In chapter \ref{sottospazi} we deal with general
subspace arrangements. In section \ref{Gorformula} we recall
Goresky-MacPherson formula. We consider here the explicit example
given in \cite{jewell} of a subspace arrangement such that its
complement is not torsion-free. This arrangement is composed with six
codimensional-5 coordinate subspaces in $\R^{10}$ (we make complete
computation of the cohomology of the complement by using
Goresky-MacPherson formula).


In section \ref{spaziconfigurazione} we define generalized
$d-$configuration spaces $\mathcal{M}(\A)^{(d)}$,
and the generalized Salvetti complex
$\S^{(d)},$ whose cells correspond to all \emph{chains}
$(C\<F_1\<\dots\<F_d),$ where $C$ is a chamber and the $F_i$'s are
facets of the induced stratification $\Fi(\A)$ of $\R^n$ (and $\<$ is the
standard face-ordering in $\Fi(\A)$).

In chapter \ref{salvettisettepanella} we present the reduction of the
complex $\S=\S^{(1)}$ using discrete Morse theory, following \cite{salvsett}.
We define a system of polar coordinates in $\R^n$, and the induced
polar ordering on the stratification
$\Fi(\A).$ Next,
we define a gradient vector field $\Gamma$ on the set
of cells of $\S$; the critical cells of $\Gamma$ are in one-to-one
correspondence with the cells of a new $CW$-complex, which has the same
homotopy type as $\S.$ One can verify that the number of critical cells
of dimension $k$ equals the $k-$th Betti
number, so the latter $CW$-complex is minimal.

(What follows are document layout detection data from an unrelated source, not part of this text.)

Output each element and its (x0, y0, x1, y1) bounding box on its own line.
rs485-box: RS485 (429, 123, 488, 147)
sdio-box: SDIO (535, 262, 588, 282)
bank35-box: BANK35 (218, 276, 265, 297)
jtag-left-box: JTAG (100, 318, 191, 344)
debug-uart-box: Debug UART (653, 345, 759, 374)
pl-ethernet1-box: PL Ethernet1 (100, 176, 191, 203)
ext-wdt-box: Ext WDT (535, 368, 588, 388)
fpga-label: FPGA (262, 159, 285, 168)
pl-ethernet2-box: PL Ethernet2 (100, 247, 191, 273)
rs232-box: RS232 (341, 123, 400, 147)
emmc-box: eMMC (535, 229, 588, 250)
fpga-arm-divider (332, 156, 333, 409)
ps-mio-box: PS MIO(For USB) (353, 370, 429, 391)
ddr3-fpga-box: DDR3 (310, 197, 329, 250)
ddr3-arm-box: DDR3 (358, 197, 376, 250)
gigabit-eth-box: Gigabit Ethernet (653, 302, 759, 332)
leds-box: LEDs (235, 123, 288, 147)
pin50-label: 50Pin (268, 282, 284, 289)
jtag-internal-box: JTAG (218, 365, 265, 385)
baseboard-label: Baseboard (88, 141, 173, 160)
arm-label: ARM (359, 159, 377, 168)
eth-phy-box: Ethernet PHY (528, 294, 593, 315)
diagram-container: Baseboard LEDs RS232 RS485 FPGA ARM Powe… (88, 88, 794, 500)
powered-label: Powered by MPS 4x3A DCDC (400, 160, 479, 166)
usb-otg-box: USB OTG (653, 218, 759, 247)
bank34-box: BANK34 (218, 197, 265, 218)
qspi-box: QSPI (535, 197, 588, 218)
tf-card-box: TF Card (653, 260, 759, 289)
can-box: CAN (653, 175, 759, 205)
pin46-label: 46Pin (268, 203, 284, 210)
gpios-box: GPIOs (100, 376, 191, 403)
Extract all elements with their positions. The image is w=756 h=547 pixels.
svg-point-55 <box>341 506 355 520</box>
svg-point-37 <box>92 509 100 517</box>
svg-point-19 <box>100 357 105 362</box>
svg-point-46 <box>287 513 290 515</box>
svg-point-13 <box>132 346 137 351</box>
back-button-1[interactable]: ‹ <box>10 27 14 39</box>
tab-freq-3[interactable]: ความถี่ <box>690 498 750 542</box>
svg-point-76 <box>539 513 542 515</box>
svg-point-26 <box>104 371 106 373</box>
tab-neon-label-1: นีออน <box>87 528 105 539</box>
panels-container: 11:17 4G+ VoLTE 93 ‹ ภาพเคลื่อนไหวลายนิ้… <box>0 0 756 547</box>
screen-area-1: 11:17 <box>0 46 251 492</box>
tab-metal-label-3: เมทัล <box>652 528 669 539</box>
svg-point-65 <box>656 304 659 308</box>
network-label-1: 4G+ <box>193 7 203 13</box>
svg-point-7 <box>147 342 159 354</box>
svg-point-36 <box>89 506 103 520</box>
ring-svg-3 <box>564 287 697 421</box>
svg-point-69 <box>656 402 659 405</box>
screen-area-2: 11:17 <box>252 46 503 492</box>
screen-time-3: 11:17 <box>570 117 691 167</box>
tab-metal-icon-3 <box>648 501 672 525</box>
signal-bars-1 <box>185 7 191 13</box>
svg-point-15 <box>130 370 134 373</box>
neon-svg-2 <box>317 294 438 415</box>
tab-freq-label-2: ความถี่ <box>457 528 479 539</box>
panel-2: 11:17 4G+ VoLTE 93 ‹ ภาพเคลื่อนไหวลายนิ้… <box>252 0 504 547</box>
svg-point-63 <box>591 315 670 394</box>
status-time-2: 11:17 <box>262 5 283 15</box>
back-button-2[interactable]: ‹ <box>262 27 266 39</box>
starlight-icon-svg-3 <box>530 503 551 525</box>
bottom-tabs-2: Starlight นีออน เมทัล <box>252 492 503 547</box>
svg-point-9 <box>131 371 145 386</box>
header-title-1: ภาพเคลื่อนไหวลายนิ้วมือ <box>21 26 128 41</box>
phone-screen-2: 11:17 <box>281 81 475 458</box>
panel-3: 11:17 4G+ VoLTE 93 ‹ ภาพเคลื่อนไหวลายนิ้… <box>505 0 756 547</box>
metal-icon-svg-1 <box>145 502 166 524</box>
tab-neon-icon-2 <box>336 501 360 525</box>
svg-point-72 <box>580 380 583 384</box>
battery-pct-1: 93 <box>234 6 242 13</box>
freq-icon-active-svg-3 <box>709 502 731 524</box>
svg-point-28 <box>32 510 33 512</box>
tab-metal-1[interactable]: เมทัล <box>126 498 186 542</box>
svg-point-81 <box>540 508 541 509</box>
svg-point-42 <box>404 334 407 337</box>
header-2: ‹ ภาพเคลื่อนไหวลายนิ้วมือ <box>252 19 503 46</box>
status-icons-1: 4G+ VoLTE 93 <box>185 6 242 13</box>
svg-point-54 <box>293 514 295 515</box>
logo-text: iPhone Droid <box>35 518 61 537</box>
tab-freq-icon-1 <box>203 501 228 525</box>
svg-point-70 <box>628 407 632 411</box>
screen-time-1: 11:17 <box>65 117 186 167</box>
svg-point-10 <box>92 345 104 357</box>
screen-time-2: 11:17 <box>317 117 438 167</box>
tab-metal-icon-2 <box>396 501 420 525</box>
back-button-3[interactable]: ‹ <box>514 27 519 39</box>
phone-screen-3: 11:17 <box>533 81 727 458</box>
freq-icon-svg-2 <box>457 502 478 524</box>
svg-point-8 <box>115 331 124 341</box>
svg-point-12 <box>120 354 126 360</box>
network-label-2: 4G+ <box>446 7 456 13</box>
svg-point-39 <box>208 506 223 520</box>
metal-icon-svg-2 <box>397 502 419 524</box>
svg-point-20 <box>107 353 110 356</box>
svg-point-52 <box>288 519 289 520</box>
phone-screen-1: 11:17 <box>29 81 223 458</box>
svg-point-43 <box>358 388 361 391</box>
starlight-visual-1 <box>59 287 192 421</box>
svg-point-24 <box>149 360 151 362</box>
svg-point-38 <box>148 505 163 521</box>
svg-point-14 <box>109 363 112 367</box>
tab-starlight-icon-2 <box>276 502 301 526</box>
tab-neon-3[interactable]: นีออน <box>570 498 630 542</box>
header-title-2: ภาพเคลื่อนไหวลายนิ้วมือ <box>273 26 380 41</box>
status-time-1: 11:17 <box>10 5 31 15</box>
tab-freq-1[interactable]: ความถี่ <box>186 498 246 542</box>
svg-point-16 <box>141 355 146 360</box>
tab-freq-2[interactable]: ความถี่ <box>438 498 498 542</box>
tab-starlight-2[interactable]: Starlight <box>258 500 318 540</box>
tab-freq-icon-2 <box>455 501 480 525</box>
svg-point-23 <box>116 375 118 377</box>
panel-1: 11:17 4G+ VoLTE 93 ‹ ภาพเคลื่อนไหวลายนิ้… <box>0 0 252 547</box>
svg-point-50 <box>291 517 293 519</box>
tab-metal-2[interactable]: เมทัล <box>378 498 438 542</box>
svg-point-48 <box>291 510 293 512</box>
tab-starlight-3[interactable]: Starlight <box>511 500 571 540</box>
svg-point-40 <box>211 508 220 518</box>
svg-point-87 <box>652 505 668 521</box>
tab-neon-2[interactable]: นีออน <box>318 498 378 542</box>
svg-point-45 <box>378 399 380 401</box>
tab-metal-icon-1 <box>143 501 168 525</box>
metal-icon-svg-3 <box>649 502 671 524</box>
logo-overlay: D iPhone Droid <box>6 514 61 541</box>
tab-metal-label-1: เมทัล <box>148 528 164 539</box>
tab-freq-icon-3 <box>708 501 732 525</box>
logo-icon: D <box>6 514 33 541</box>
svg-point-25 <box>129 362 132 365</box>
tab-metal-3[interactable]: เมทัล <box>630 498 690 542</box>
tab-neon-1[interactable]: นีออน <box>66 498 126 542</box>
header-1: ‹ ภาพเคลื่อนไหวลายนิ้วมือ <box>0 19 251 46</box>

The main original part of our thesis is contained in the last two chapters.

In chapter \ref{sec:formula} we consider the two-dimensional case. For
any affine line arrangement $\A,$ we give explicit \emph{minimal} attaching
maps for the minimal two-complex corresponding to the polar gradient
vector field. After considering the central case, the proof is by
induction on the number of $0$-dimensional facets of $\A.$

Of course, presentations of the fundamental
group of the complement follow straightforward from these explicit
boundary formulas.


In chapter \ref{configuration} we apply discrete Morse theory to the
complex $\S^{(d)}$. Even if the philosophy here is similar to that used
for $d=1$, the extension to the case $d>1$ is not trivial. To
construct a gradient field on $\S^{(d)},$ we have to consider on the
$i$th-component of the chains $(C\<F_1\<\dots\<F_d)\in \Sd$
either the polar ordering which is
induced on the arrangement "centered" in the $(i+1)$th-component of
the chain, or the opposite of such ordering, according to the parity
of $d-i.$ Then we use a double induction over $d$ and the dimension of
a sub-arrangement of $\A.$


Several examples are considered in order to better illustrate our results.